Classical Forms
Houdon’s most informal portrait bust: his wife. Photo: Gerard Blot. Musée du Louvre, Paris, France © RMN-Grand Palais/Art Resource, NY.
A third feature designed to cope with the problem of musical form in Classical music is perhaps the most far-reaching. Composers and their audiences came to rely on a limited number of forms, or standard formal patterns, the most important of which are sonata form, minuet form, rondo form, and theme and variations form.
These provided a commonly understood frame of reference for composing music and appreciating it. Broadly speaking, after listening for just a short time to some new piece, an eighteenth-century music lover could always tell what sort of themes and keys it would include, when they would return, and about how long the piece would last. This frame of reference is not so obvious today, so the four Classical forms just mentioned will be taken up in some detail in Chapter 13.

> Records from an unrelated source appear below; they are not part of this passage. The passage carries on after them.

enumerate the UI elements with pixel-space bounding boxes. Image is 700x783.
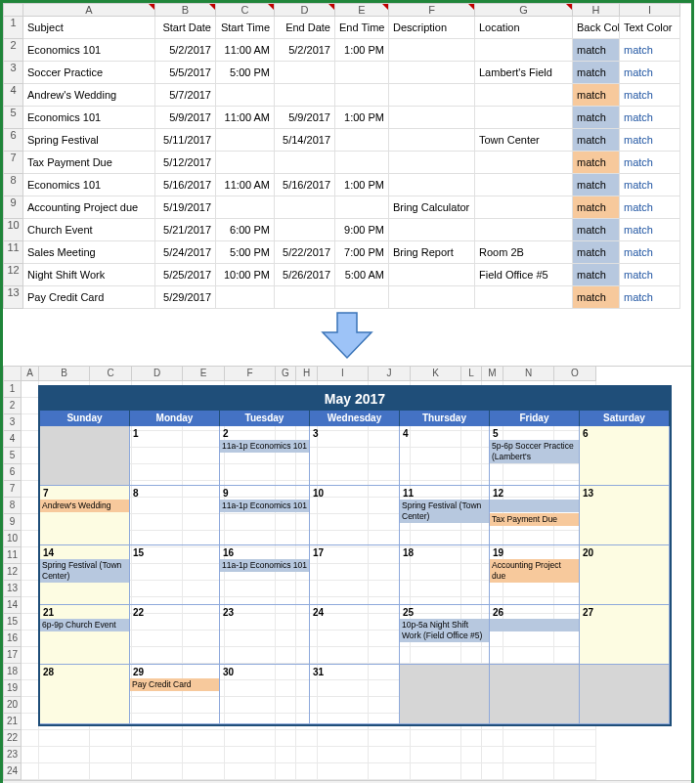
- text-color-cell[interactable]: match: [620, 39, 680, 62]
- text-color-cell[interactable]: match: [620, 241, 680, 264]
- calendar-day-cell[interactable]: 55p-6p Soccer Practice (Lambert's: [490, 426, 580, 486]
- text-color-cell[interactable]: match: [620, 196, 680, 219]
- data-cell[interactable]: 9:00 PM: [335, 219, 389, 241]
- data-cell[interactable]: 5/9/2017: [155, 107, 216, 129]
- row-header[interactable]: 8: [4, 174, 23, 196]
- calendar-day-cell[interactable]: 14Spring Festival (Town Center): [40, 545, 130, 605]
- back-color-cell[interactable]: match: [573, 107, 620, 129]
- calendar-day-cell[interactable]: 23: [220, 605, 310, 665]
- col-header[interactable]: F: [389, 4, 475, 17]
- sheet-cell[interactable]: [22, 680, 39, 697]
- row-header[interactable]: 9: [4, 196, 23, 219]
- sheet-cell[interactable]: [276, 747, 296, 763]
- data-cell[interactable]: Bring Report: [389, 241, 475, 264]
- sheet-cell[interactable]: [22, 614, 39, 631]
- calendar-day-cell[interactable]: 4: [400, 426, 490, 486]
- sheet-cell[interactable]: [90, 763, 132, 780]
- data-cell[interactable]: [389, 286, 475, 309]
- data-cell[interactable]: [275, 286, 335, 309]
- sheet-cell[interactable]: [22, 747, 39, 763]
- row-header[interactable]: 17: [4, 647, 22, 664]
- calendar-day-cell[interactable]: 17: [310, 545, 400, 605]
- sheet-cell[interactable]: [318, 763, 369, 780]
- sheet-cell[interactable]: [22, 697, 39, 714]
- calendar-event[interactable]: 5p-6p Soccer Practice (Lambert's: [490, 440, 579, 463]
- sheet-cell[interactable]: [296, 747, 318, 763]
- sheet-cell[interactable]: [276, 730, 296, 747]
- calendar-event[interactable]: 11a-1p Economics 101: [220, 559, 309, 572]
- row-header[interactable]: 14: [4, 597, 22, 614]
- column-title[interactable]: Start Time: [216, 17, 275, 39]
- back-color-cell[interactable]: match: [573, 196, 620, 219]
- calendar-day-cell[interactable]: 24: [310, 605, 400, 665]
- calendar-day-cell[interactable]: 26: [490, 605, 580, 665]
- col-header[interactable]: C: [90, 367, 132, 381]
- calendar-day-cell[interactable]: 1: [130, 426, 220, 486]
- data-cell[interactable]: 5:00 AM: [335, 264, 389, 286]
- data-cell[interactable]: [389, 129, 475, 152]
- calendar-day-cell[interactable]: 18: [400, 545, 490, 605]
- data-cell[interactable]: [275, 62, 335, 84]
- col-header[interactable]: A: [23, 4, 155, 17]
- sheet-cell[interactable]: [22, 581, 39, 597]
- data-cell[interactable]: 5:00 PM: [216, 62, 275, 84]
- data-cell[interactable]: [275, 84, 335, 107]
- calendar-day-cell[interactable]: 22: [130, 605, 220, 665]
- sheet-cell[interactable]: [183, 747, 225, 763]
- row-header[interactable]: 11: [4, 547, 22, 564]
- row-header[interactable]: 8: [4, 498, 22, 514]
- data-cell[interactable]: 5/16/2017: [275, 174, 335, 196]
- data-cell[interactable]: [389, 107, 475, 129]
- row-header[interactable]: 23: [4, 747, 22, 763]
- calendar-event[interactable]: Pay Credit Card: [130, 678, 219, 691]
- col-header[interactable]: H: [296, 367, 318, 381]
- row-header[interactable]: 12: [4, 564, 22, 581]
- sheet-cell[interactable]: [22, 481, 39, 498]
- calendar-day-cell[interactable]: 15: [130, 545, 220, 605]
- sheet-cell[interactable]: [225, 730, 276, 747]
- col-header[interactable]: F: [225, 367, 276, 381]
- back-color-cell[interactable]: match: [573, 39, 620, 62]
- calendar-day-cell[interactable]: 911a-1p Economics 101: [220, 486, 310, 545]
- data-cell[interactable]: 11:00 AM: [216, 107, 275, 129]
- row-header[interactable]: 20: [4, 697, 22, 714]
- data-cell[interactable]: 5/19/2017: [155, 196, 216, 219]
- text-color-cell[interactable]: match: [620, 107, 680, 129]
- sheet-cell[interactable]: [369, 763, 411, 780]
- sheet-cell[interactable]: [22, 531, 39, 547]
- data-cell[interactable]: [389, 264, 475, 286]
- sheet-cell[interactable]: [22, 431, 39, 448]
- data-cell[interactable]: [389, 174, 475, 196]
- text-color-cell[interactable]: match: [620, 152, 680, 174]
- calendar-event[interactable]: 11a-1p Economics 101: [220, 440, 309, 453]
- sheet-cell[interactable]: [503, 730, 554, 747]
- calendar-day-cell[interactable]: 1611a-1p Economics 101: [220, 545, 310, 605]
- sheet-cell[interactable]: [318, 730, 369, 747]
- sheet-cell[interactable]: [554, 763, 596, 780]
- column-title[interactable]: End Time: [335, 17, 389, 39]
- text-color-cell[interactable]: match: [620, 84, 680, 107]
- sheet-cell[interactable]: [461, 763, 482, 780]
- data-cell[interactable]: Night Shift Work: [23, 264, 155, 286]
- sheet-cell[interactable]: [225, 747, 276, 763]
- sheet-cell[interactable]: [482, 763, 503, 780]
- sheet-cell[interactable]: [22, 631, 39, 647]
- calendar-day-cell[interactable]: 13: [580, 486, 670, 545]
- data-cell[interactable]: [275, 219, 335, 241]
- calendar-day-cell[interactable]: 20: [580, 545, 670, 605]
- row-header[interactable]: 11: [4, 241, 23, 264]
- sheet-cell[interactable]: [369, 730, 411, 747]
- data-cell[interactable]: [475, 152, 573, 174]
- row-header[interactable]: 24: [4, 763, 22, 780]
- sheet-cell[interactable]: [39, 747, 90, 763]
- column-title[interactable]: Text Color: [620, 17, 680, 39]
- calendar-day-cell[interactable]: 6: [580, 426, 670, 486]
- data-cell[interactable]: 5/2/2017: [275, 39, 335, 62]
- data-cell[interactable]: 5/12/2017: [155, 152, 216, 174]
- data-cell[interactable]: Lambert's Field: [475, 62, 573, 84]
- text-color-cell[interactable]: match: [620, 219, 680, 241]
- data-cell[interactable]: 1:00 PM: [335, 107, 389, 129]
- calendar-day-cell[interactable]: 8: [130, 486, 220, 545]
- col-header[interactable]: D: [275, 4, 335, 17]
- calendar-day-cell[interactable]: [490, 665, 580, 724]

The repetitions, self-conscious transitions, and emphatic cadences that are so characteristic of the Classical style all help clarify the forms. And the forms themselves were a special necessity at a time when composers were filling their compositions with contrasts of all kinds. It is a mark of the aesthetic success of Classical music that the contrasts don’t sound too drastic, because the forms control and, in effect, tame them. The seemingly inexhaustible emotional range of Classical music is directly proportional to the extent of those contrasts, on the one hand, and, on the other, to the elegance of their control by musical form.